E aí vem outra questão: a consciência “fica”, no sentido de que é estável? Isso é, mesmo que admitamos que algumas coisas são conscientes em um momento e inconscientes em outros, há uma divisão clara entre o inconsciente e o consciente? Freud e fala mais ou menos isso; traumas e outras coisas “ruins” são “empurradas” para o inconsciente e lá ficam. Embora possam ter efeitos sobre o comportamento e sentimentos, estas ficam trancadas lá e só (de preferência) o psicanalista pode abrir esse cofre. Ah! mas aí vem o Jung e diz outra coisa:
“Antes de examinar mais de perto nosso dilema, eu gostaria de esclarecer um aspecto do conceito de inconsciente. O inconsciente não se identifica simplesmente com o desconhecido; é antes o psíquico desconhecido, ou seja, tudo aquilo que, supostamente, não se distinguiria dos conteúdos psíquicos conhecidos, quando se chegasse à consciência. Além disso, é preciso acrescentar aqui também o sistema psicóide a respeito do qual nada sabemos diretamente. Assim definido, o inconsciente retrata um estado de coisas extremamente fluido: tudo o que eu sei, mas em que não estou pensando no momento; tudo aquilo de que um dia eu estava consciente, mas de que atualmente estou esquecido; tudo o que meus sentidos percebem, mas minha mente consciente não considera; tudo o que sinto, penso, recordo, desejo e faço involuntariamente e sem prestar atenção; todas as coisas futuras que se formam dentro de mim e somente mais tarde chegarão à consciência; tudo isto são conteúdos do inconsciente. Estes conteúdos são, por assim dizer, mais ou menos capazes de se tornarem conscientes, ou pelo menos foram conscientes e no momento imediato podem tornar-se conscientes de novo. Neste sentido, o inconsciente é a “fringe of consciousness” [uma franja da consciência], como o caracterizou, outrora, William James. As descobertas de Freud, como já vimos, fazem parte também deste fenômeno marginal que nasce da alternância dos períodos de luz e de sombra. Mas, como já dissemos, é preciso também incluir no inconsciente as funções psicóides capazes de se tornarem conscientes e de cuja existência temos apenas um conhecimento indireto...”

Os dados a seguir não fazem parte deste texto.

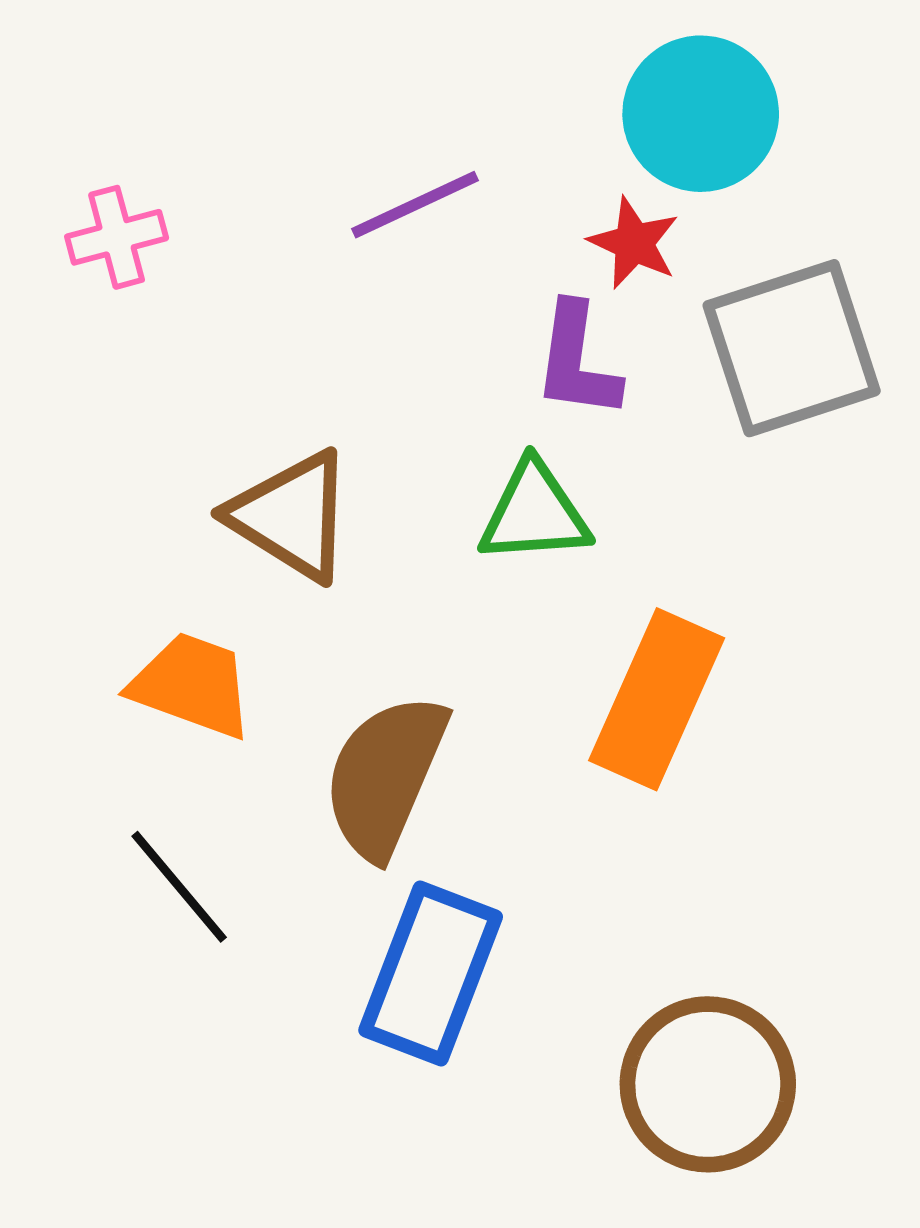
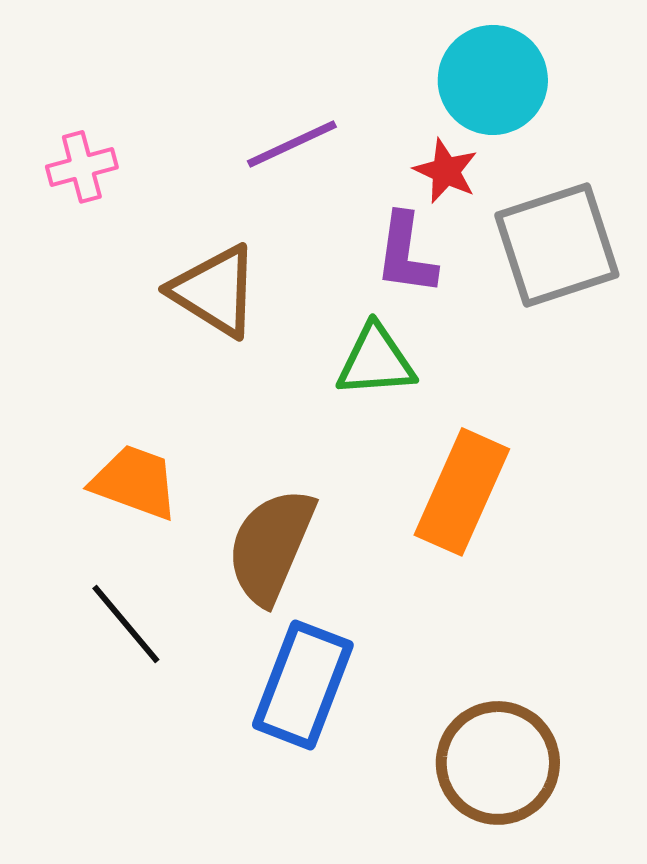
brown triangle: (291, 516) -> (215, 291), moved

C.G. JUNG, Livro 8/2 A Dinâmica do inconsciente – A Natureza da Psique, item E, parágrafo 382, pg 131-132, Ed. 10, Vozes , 1984
Ufa! UFA!. Ou seja, nem a consciência é estável! Pelo menos é o que ele diz. Quem está certo, quem está errado? Faz sentido perguntar sobre certo e errado nesse campo? Agora, neste post, não importa. Essa é outra discussão.
Concluindo: E agora? Como fico?
Então disso tudo fazer o quê?
Adote uma “consciência” (aí ela de novo!) transitória.
Mas também, e ao mesmo tempo, reflita e aprenda sobre conceitos e definições teóricas alternativas. Você não as usará na sua pesquisa atual, mas servirão para duas outras coisas.
Primeiro vai te dar humildade científica. Você não sabe nem pode tudo. Além disso, vão te lembrar que as suas conclusões estão restritas a um contexto específico. E é ele que vai delimitar a validade externa da sua pesquisa.
E em segundo lugar, essa atenção aos conceitos e e conteúdos alternativos vai te permitir gerenciar o curso da sua linha de trabalho. Agora você usa tais ou quais conceitos e definições. Mas no futuro, em função das suas reflexões contínuas, e alimentadas por novos conhecimentos, pode ser que você decida interromper um caminho, modifica-lo ou desbravar algo inteiramente novo.
É assim que a ciência segue; como diria Popper, por meio de conjeturas e refutações!